Page-level text extractions:
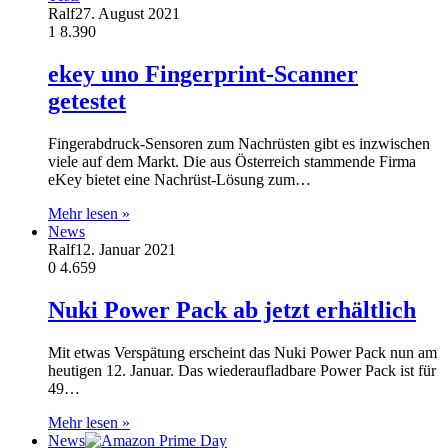
Ralf
27. August 2021
1
8.390
ekey uno Fingerprint-Scanner
getestet
Fingerabdruck-Sensoren zum Nachrüsten gibt es inzwischen
viele auf dem Markt. Die aus Österreich stammende Firma
eKey bietet eine Nachrüst-Lösung zum…
Mehr lesen »
News
Ralf
12. Januar 2021
0
4.659
Nuki Power Pack ab jetzt erhältlich
Mit etwas Verspätung erscheint das Nuki Power Pack nun am
heutigen 12. Januar. Das wiederaufladbare Power Pack ist für
49…
Mehr lesen »
News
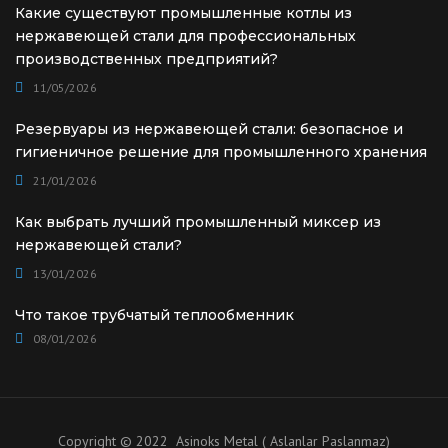
Какие существуют промышленные котлы из
нержавеющей стали для профессиональных
производственных предприятий?
11/05/2026
Резервуары из нержавеющей стали: безопасное и
гигиеничное решение для промышленного хранения
21/01/2026
Как выбрать лучший промышленный миксер из
нержавеющей стали?
13/01/2026
Что такое трубчатый теплообменник
08/01/2026
Copyright © 2022 Asinoks Metal ( Aslanlar Paslanmaz)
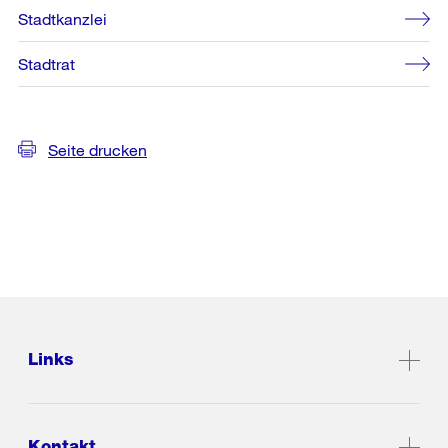
Stadtkanzlei
Stadtrat
Seite drucken
Links
Kontakt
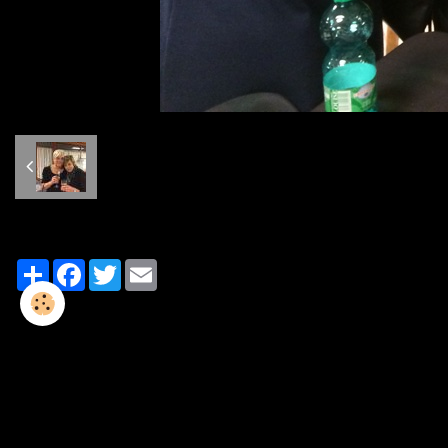
Partager
Facebook
Twitter
Email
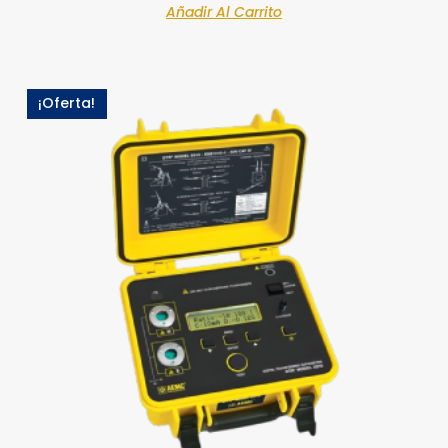
Añadir Al Carrito
¡Oferta!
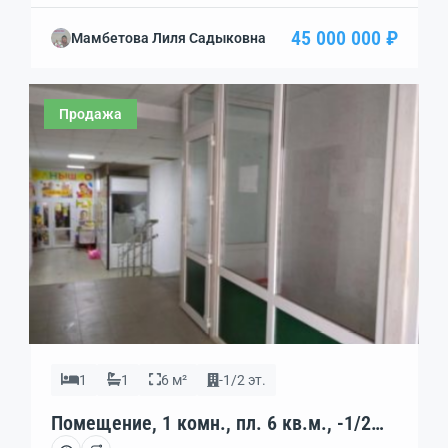
для любого вида деятельности . Удобная
45 000 000 ₽
Мамбетова Лиля Садыковна
транспотрная развязка — рядом парк для прогулок
и отдыха с детьми . Звоните организуем показ в
удобное для Вас время .
Продажа
1
1
6 м²
-1/2 эт.
Помещение, 1 комн., пл. 6 кв.м., -1/2
эт., код: 439537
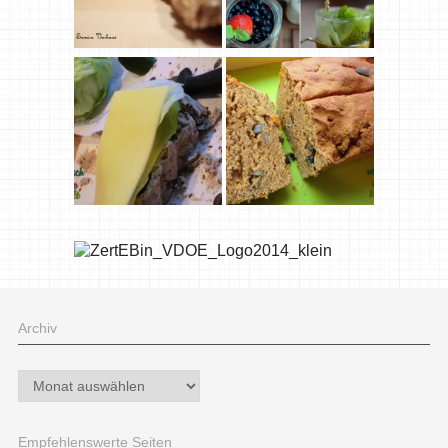
Archiv
Archiv
Empfehlenswerte Seiten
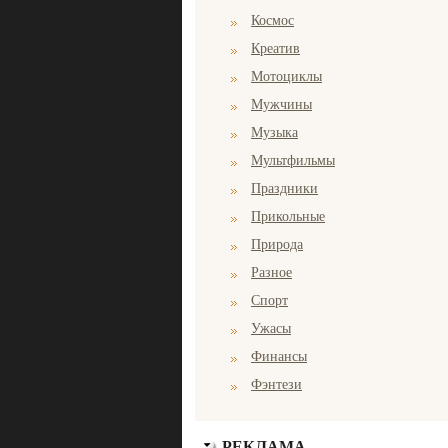
Космос
Креатив
Мотоциклы
Мужчины
Музыка
Мультфильмы
Праздники
Прикольные
Природа
Разное
Спорт
Ужасы
Финансы
Фэнтези
РЕКЛАМА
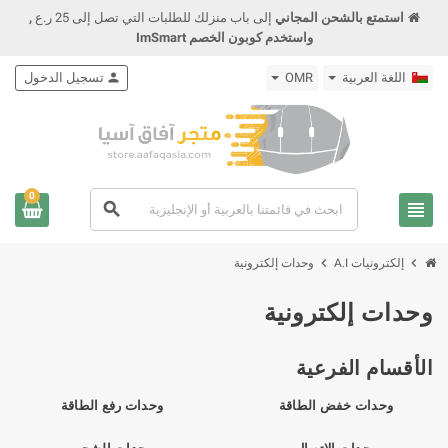
استمتع بالشحن المجاني
إلى باب منزلك للطلبات التي تصل إلى 25 ر.ع
,
واستخدم كوبون الخصم ImSmart
اللغة العربية
OMR
person
تسجيل الدخول
0
view_headline
search
chevron_right
chevron_right
إلكترونيات A.I
وحدات إلكترونية
وحدات إلكترونية
الأقسام الفرعية
وحدات خفض الطاقة
وحدات رفع الطاقة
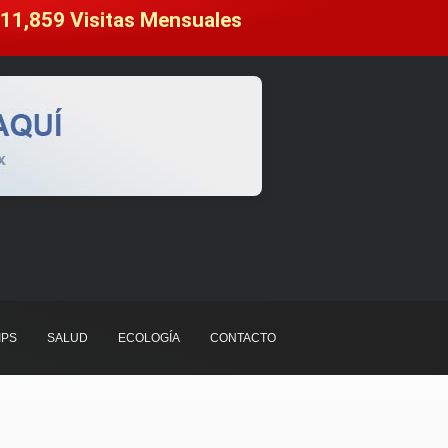
11,859
 Visitas Mensuales
IPS
SALUD
ECOLOGÍA
CONTACTO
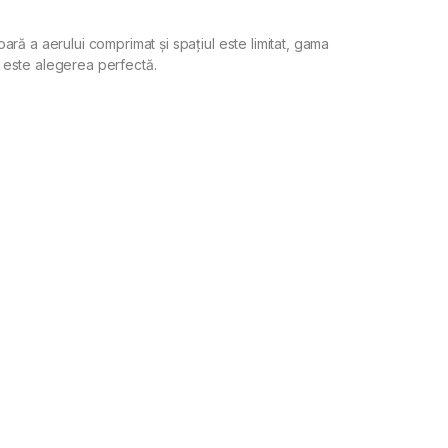
ră a aerului comprimat și spațiul este limitat, gama
este alegerea perfectă.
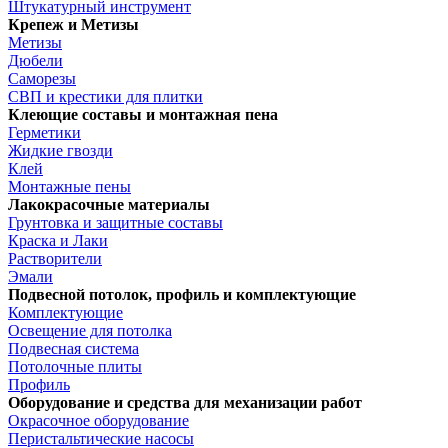
Штукатурный инструмент
Крепеж и Метизы
Метизы
Дюбели
Саморезы
СВП и крестики для плитки
Клеющие составы и монтажная пена
Герметики
Жидкие гвозди
Клей
Монтажные пены
Лакокрасочные материалы
Грунтовка и защитные составы
Краска и Лаки
Растворители
Эмали
Подвесной потолок, профиль и комплектующие
Комплектующие
Освещение для потолка
Подвесная система
Потолочные плиты
Профиль
Оборудование и средства для механизации работ
Окрасочное оборудование
Перистальтические насосы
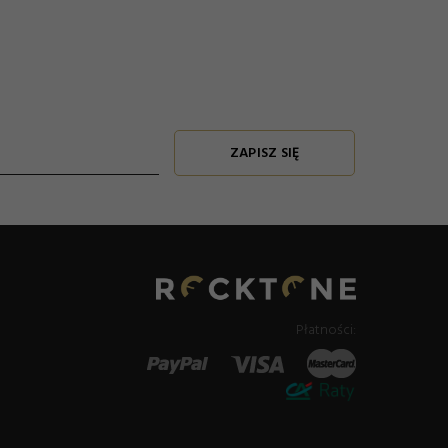
ZAPISZ SIĘ
Płatności:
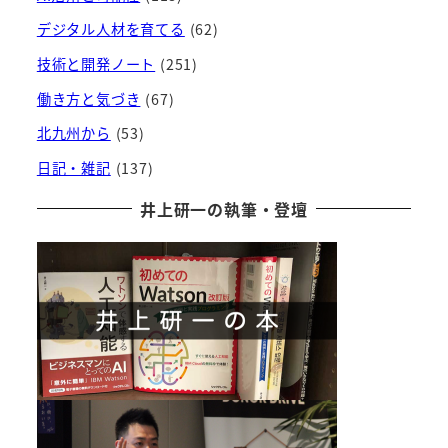
デジタル人材を育てる
(62)
技術と開発ノート
(251)
働き方と気づき
(67)
北九州から
(53)
日記・雑記
(137)
井上研一の執筆・登壇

▸ EXERCISE OBJECTIVE
Could you copy every line from the records that has "Power" in it?

▸ TASK OUTPUT
Nuki Power Pack ab jetzt erhältlich
Mit etwas Verspätung erscheint das Nuki Power Pack nun am
heutigen 12. Januar. Das wiederaufladbare Power Pack ist für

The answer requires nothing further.